--- START ---
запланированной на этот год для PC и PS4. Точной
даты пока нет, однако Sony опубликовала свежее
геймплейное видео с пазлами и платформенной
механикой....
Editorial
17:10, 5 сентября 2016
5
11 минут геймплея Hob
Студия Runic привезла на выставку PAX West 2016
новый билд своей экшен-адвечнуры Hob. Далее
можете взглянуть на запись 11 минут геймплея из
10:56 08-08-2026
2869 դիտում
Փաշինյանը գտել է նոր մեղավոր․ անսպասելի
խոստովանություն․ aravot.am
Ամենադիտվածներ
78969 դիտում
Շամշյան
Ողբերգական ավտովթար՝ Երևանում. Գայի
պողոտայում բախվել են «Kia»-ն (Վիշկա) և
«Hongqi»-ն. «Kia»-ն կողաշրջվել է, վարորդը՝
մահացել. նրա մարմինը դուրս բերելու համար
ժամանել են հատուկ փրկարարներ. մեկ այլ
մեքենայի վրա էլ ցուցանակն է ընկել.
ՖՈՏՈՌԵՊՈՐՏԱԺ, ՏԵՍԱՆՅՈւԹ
--- END ---
--- START ---
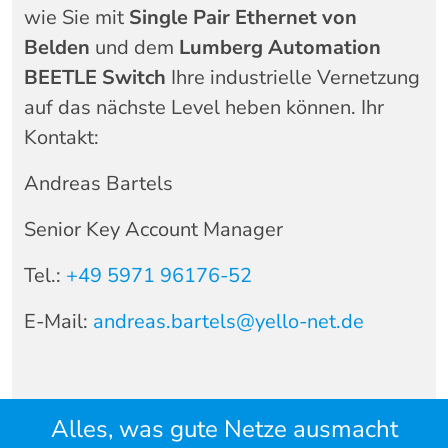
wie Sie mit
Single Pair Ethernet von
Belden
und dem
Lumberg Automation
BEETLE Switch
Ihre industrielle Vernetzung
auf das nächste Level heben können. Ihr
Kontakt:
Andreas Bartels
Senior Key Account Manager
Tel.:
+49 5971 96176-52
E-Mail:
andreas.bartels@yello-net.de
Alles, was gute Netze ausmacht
--- END ---
*WHAT YOU HAVE TO DO*
Output only an exact transcription of the lines above from the one with "auf das nächste Level heben können. Ihr" up to and including the one with "Alles, was gute Netze ausmacht".

*ANSWER BELOW*
auf das nächste Level heben können. Ihr
Kontakt:
Andreas Bartels
Senior Key Account Manager
Tel.:
+49 5971 96176-52
E-Mail:
andreas.bartels@yello-net.de
Alles, was gute Netze ausmacht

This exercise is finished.